Practice Tip of the Week: Do you know TERCAP?
Monday, June 5, 2017
Posted by: Nadia Tamez-Robledo
By Ellen Martin, PhD, RN, CPHQ
Director of Practice
Texas Nurses Association
The April Texas Board of Nursing meeting included the final report of the Texas Taxonomy of Error Root Cause Analysis of Practice Responsibility (TERCAP) Pilot. This four-year initiative was the result of legislation passed in 2011 that amended Texas Occupations Code Chapter 303, Sec. 303.012 allowing the Texas Board of Nursing to adopt a nursing practice error classification system for use by peer review committees. The report offered recommendations: rule revision to provide clarity and guidance on minor incidents and resource development to guide nurse peer review committees in identifying systems factors beyond the nurses control.
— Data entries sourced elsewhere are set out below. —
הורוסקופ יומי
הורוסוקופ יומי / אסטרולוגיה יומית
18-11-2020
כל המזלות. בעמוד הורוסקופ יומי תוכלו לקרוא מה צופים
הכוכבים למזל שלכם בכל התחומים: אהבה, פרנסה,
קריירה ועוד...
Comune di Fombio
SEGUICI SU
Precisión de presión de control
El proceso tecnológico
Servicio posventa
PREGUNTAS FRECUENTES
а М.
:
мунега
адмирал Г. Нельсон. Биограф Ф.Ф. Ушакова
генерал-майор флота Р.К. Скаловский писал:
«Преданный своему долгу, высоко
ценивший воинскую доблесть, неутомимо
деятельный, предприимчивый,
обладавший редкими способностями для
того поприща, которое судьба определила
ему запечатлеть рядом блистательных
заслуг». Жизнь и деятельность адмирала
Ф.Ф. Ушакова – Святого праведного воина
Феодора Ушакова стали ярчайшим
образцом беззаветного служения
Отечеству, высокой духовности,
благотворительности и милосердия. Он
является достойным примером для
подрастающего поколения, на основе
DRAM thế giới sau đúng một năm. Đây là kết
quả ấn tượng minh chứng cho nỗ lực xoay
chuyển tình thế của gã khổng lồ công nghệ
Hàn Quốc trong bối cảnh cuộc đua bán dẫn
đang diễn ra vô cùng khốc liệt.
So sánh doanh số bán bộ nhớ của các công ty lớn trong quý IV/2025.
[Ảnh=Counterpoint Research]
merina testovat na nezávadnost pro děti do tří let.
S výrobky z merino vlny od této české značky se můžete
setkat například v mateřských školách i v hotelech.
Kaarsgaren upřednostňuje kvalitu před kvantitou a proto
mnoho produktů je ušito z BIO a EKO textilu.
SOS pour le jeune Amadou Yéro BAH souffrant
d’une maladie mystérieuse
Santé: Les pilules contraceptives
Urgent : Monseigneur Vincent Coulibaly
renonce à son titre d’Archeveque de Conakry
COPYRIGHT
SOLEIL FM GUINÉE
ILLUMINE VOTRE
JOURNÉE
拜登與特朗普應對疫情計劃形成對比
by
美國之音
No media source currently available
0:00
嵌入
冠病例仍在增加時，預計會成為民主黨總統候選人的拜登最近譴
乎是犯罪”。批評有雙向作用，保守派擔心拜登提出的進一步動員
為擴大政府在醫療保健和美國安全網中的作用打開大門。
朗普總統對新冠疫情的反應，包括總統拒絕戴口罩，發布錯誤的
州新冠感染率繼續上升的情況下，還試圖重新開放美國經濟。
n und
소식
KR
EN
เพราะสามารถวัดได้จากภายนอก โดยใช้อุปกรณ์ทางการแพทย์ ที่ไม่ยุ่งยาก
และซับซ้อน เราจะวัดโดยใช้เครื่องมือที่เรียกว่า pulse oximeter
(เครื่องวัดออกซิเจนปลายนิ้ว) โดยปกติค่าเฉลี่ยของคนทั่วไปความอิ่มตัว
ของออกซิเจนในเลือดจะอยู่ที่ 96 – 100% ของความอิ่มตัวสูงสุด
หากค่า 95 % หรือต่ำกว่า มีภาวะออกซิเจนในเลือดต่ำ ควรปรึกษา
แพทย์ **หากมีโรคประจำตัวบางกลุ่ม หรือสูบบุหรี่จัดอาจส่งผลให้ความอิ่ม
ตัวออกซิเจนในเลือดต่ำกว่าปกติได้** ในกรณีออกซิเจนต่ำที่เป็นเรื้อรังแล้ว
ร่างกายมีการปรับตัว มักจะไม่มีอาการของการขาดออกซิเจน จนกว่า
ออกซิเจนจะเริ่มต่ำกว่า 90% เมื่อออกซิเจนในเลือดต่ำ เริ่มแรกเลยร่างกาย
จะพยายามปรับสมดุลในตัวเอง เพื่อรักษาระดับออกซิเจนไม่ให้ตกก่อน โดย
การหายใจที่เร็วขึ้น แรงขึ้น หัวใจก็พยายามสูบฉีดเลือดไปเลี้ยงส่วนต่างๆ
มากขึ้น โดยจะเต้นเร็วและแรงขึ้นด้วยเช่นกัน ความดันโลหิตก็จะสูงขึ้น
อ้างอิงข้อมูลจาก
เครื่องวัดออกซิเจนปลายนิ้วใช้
This project has been over 18 years in the making. In 1999, the National Council of State Boards of Nursing convened the Practice Breakdown Advisory Council to examine the individual and systems factors that contribute to nursing practice breakdown. The nurse experts began working on an instrument that state Boards of Nursing could use as an intake tool for case analysis, classification of nursing errors, and to use in aggregate to track national trends in nursing errors. The TERCAP instrument includes nurse, patient, and system characteristics, as well as patient characteristics, system characteristics, and the root causes of nursing practice breakdown. An overview of this developmental work was published by Benner, et. al (2006) and a map of the 26 states participating in TERCAP is available on the NCSBN TERCAP webpage.
The TERCAP is organized into 8 categories of nursing practice:
- Safe Medication Administration
- Attentiveness / Surveillance
- Clinical Reasoning
- Interpretation of Authorized Provider’s Orders
- Professional Responsibility / Patient Advocacy
According to the Texas TERCAP pilot study report, 318 practice breakdowns reports were collected between September 1, 2012 and August 31, 2016. The majority of reports came from hospitals over 350 beds and six hospitals contributed 49% of the reports. Statistical analysis indicated a greater risk of patient harm associated with the practice categories of Clinical Reasoning (p=0.001) and Intervention (p=0.002).
This work has important policy implications. At the state level, the BON can use this data to inform rules and policy updates. At the national level, trends and patterns of practice breakdown can be identified and addressed. For example, the national pilot work indicated that patients with cognitive impairment were more susceptible to serious harm or death than patients without cognitive impairments. This could lead to systems changes such as increased nurse staffing for cognitively impaired patients.